(Collected data)
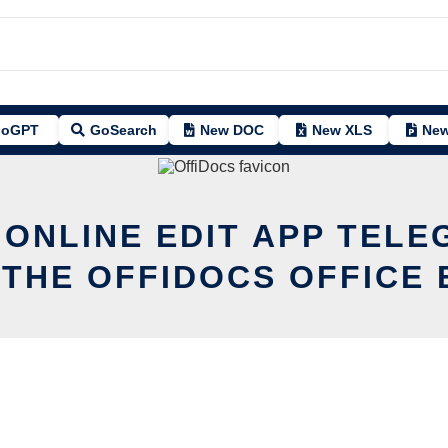
oGPT
GoSearch
New DOC
New XLS
New
 ONLINE EDIT APP TELE
 THE OFFIDOCS OFFICE 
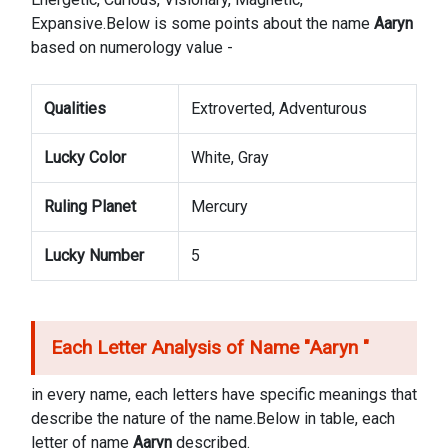
Expansive.Below is some points about the name
Aaryn
based on numerology value -
Qualities
Extroverted, Adventurous
Lucky Color
White, Gray
Ruling Planet
Mercury
Lucky Number
5
Each Letter Analysis of Name "
Aaryn
"
in every name, each letters have specific meanings that
describe the nature of the name.Below in table, each
letter of name
Aaryn
described.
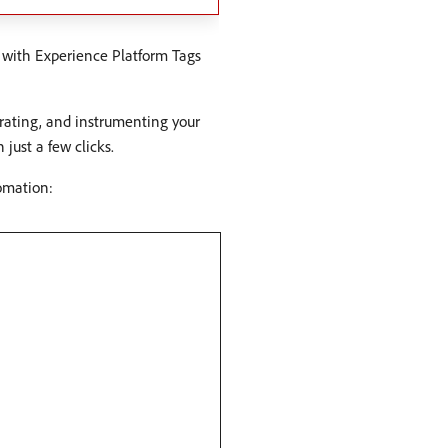
 with Experience Platform Tags
grating, and instrumenting your
just a few clicks.
omation:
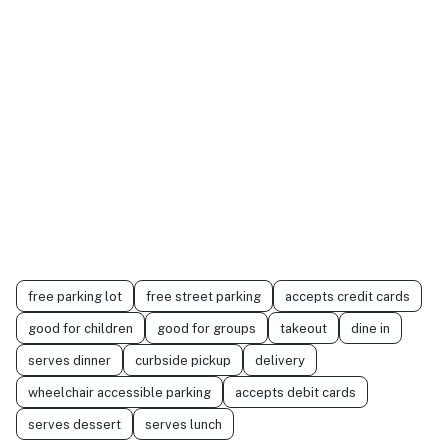
free parking lot
free street parking
accepts credit cards
good for children
good for groups
takeout
dine in
serves dinner
curbside pickup
delivery
wheelchair accessible parking
accepts debit cards
serves dessert
serves lunch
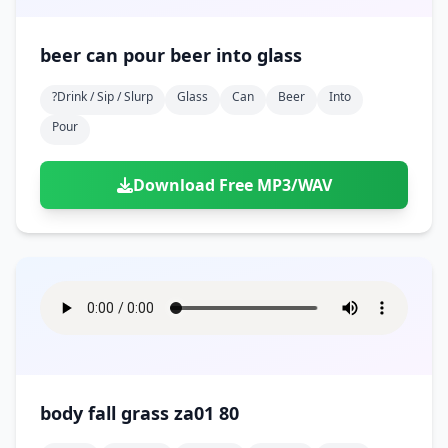
beer can pour beer into glass
?drink / Sip / Slurp
Glass
Can
Beer
Into
Pour
Download Free MP3/WAV
body fall grass za01 80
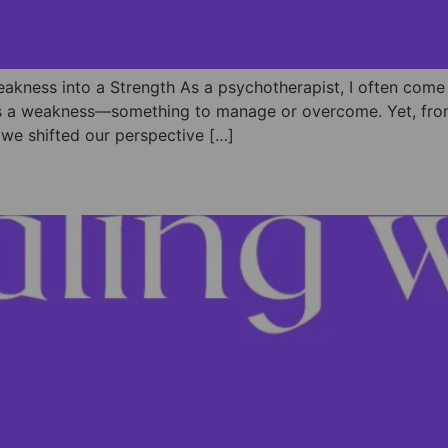
eakness into a Strength As a psychotherapist, I often come
y as a weakness—something to manage or overcome. Yet, from 
me we shifted our perspective […]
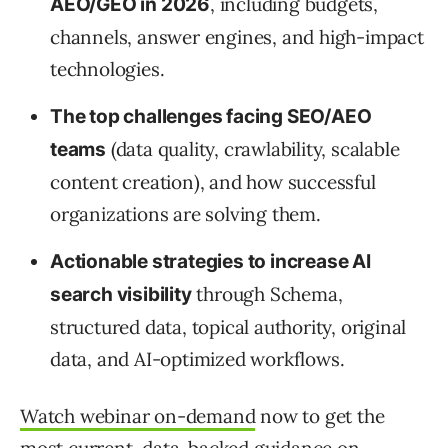
, including budgets,
AEO/GEO in 2026
channels, answer engines, and high-impact
technologies.
The top challenges facing SEO/AEO
(data quality, crawlability, scalable
teams
content creation), and how successful
organizations are solving them.
Actionable strategies to increase AI
through Schema,
search visibility
structured data, topical authority, original
data, and AI-optimized workflows.
Watch webinar on-demand
now to get the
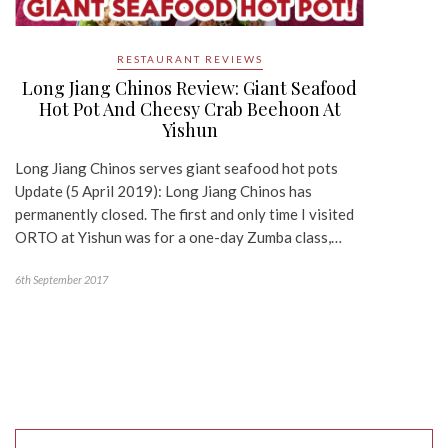
RESTAURANT REVIEWS
Long Jiang Chinos Review: Giant Seafood
Hot Pot And Cheesy Crab Beehoon At
Yishun
Long Jiang Chinos serves giant seafood hot pots
Update (5 April 2019): Long Jiang Chinos has
permanently closed. The first and only time I visited
ORTO at Yishun was for a one-day Zumba class,…
6th September 2017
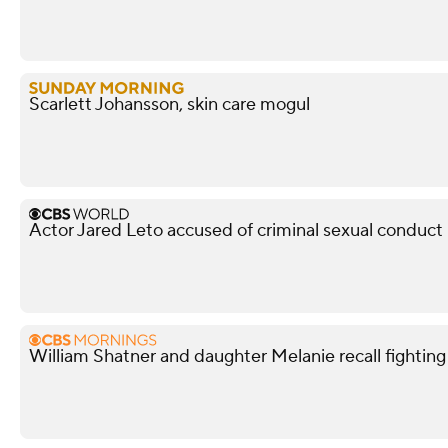
Scarlett Johansson, skin care mogul
Actor Jared Leto accused of criminal sexual conduc
William Shatner and daughter Melanie recall fightin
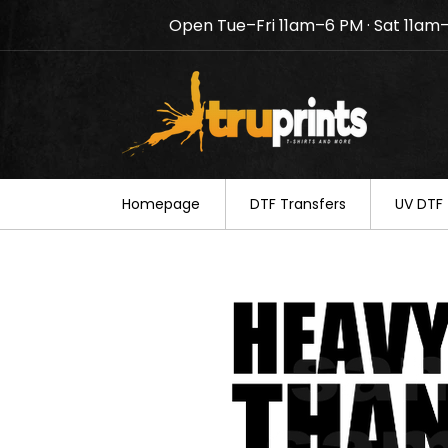
Open Tue–Fri 11am–6 PM · Sat 11am
Notice: TruPrints will be c
your understanding.
Homepage
DTF Transfers
UV DTF 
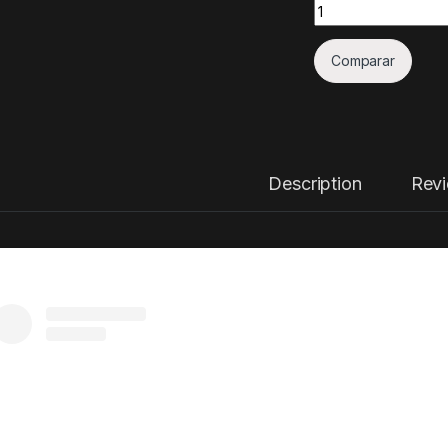
Quantity
Comparar
Description
Rev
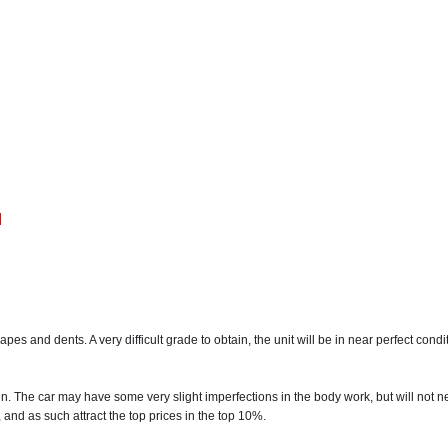
M
s and dents. A very difficult grade to obtain, the unit will be in near perfect condi
in. The car may have some very slight imperfections in the body work, but will not 
 and as such attract the top prices in the top 10%.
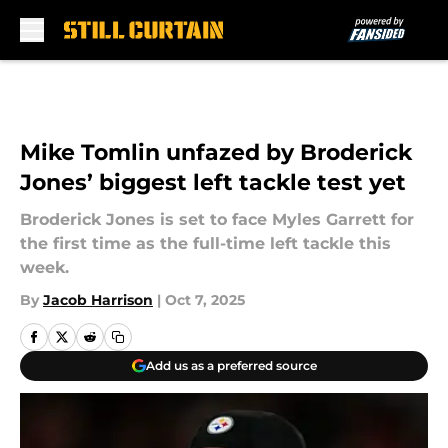
Skip to main content
Mike Tomlin unfazed by Broderick
Jones’ biggest left tackle test yet
Broderick Jones is set to face Myles Garrett for
the first time as the full-time left tackle this
week.
By
Jacob Harrison
|
Oct 7, 2025
Add us as a preferred source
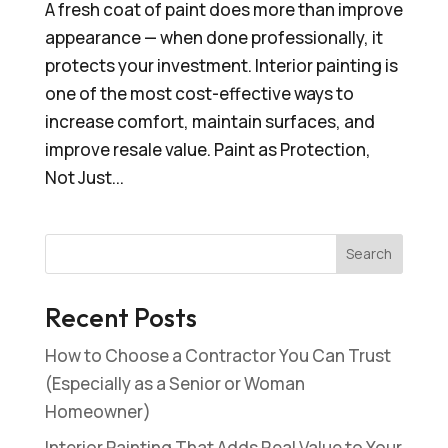
A fresh coat of paint does more than improve
appearance — when done professionally, it
protects your investment. Interior painting is
one of the most cost-effective ways to
increase comfort, maintain surfaces, and
improve resale value. Paint as Protection,
Not Just...
Search
Recent Posts
How to Choose a Contractor You Can Trust
(Especially as a Senior or Woman
Homeowner)
Interior Painting That Adds Real Value to Your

> [ASSIGNED TASK]:
Repeat the data exactly, dropping every picture it holds.

> [EXERCISE OUTPUT]:
oGPT
GoSearch
New DOC
New XLS
New
 ONLINE EDIT APP TELE
 THE OFFIDOCS OFFICE 
Expansive.Below is some points about the name
Aaryn
based on numerology value -
Qualities
Extroverted, Adventurous
Lucky Color
White, Gray
Ruling Planet
Mercury
Lucky Number
5
Each Letter Analysis of Name "
Aaryn
"
in every name, each letters have specific meanings that
describe the nature of the name.Below in table, each
letter of name
Aaryn
described.
 with Experience Platform Tags
grating, and instrumenting your
just a few clicks.
omation:
free parking lot
free street parking
accepts credit cards
good for children
good for groups
takeout
dine in
serves dinner
curbside pickup
delivery
wheelchair accessible parking
accepts debit cards
serves dessert
serves lunch
beer can pour beer into glass
?drink / Sip / Slurp
Glass
Can
Beer
Into
Pour
Download Free MP3/WAV
body fall grass za01 80
eakness into a Strength As a psychotherapist, I often come
y as a weakness—something to manage or overcome. Yet, from 
me we shifted our perspective […]
, including budgets,
AEO/GEO in 2026
channels, answer engines, and high-impact
technologies.
The top challenges facing SEO/AEO
(data quality, crawlability, scalable
teams
content creation), and how successful
organizations are solving them.
Actionable strategies to increase AI
through Schema,
search visibility
structured data, topical authority, original
data, and AI-optimized workflows.
Watch webinar on-demand
now to get the
RESTAURANT REVIEWS
Long Jiang Chinos Review: Giant Seafood
Hot Pot And Cheesy Crab Beehoon At
Yishun
Long Jiang Chinos serves giant seafood hot pots
Update (5 April 2019): Long Jiang Chinos has
permanently closed. The first and only time I visited
ORTO at Yishun was for a one-day Zumba class,…
6th September 2017
Scarlett Johansson, skin care mogul
Actor Jared Leto accused of criminal sexual conduc
William Shatner and daughter Melanie recall fightin
Open Tue–Fri 11am–6 PM · Sat 11am
Notice: TruPrints will be c
your understanding.
Homepage
DTF Transfers
UV DTF 
Quantity
Comparar
Description
Rev
M
s and dents. A very difficult grade to obtain, the unit will be in near perfect condi
in. The car may have some very slight imperfections in the body work, but will not 
 and as such attract the top prices in the top 10%.
Skip to main content
Mike Tomlin unfazed by Broderick
Jones’ biggest left tackle test yet
Broderick Jones is set to face Myles Garrett for
the first time as the full-time left tackle this
week.
By
Jacob Harrison
|
Oct 7, 2025
Add us as a preferred source
A fresh coat of paint does more than improve
appearance — when done professionally, it
protects your investment. Interior painting is
one of the most cost-effective ways to
increase comfort, maintain surfaces, and
improve resale value. Paint as Protection,
Not Just...
Search
Recent Posts
How to Choose a Contractor You Can Trust
(Especially as a Senior or Woman
Homeowner)
Interior Painting That Adds Real Value to Your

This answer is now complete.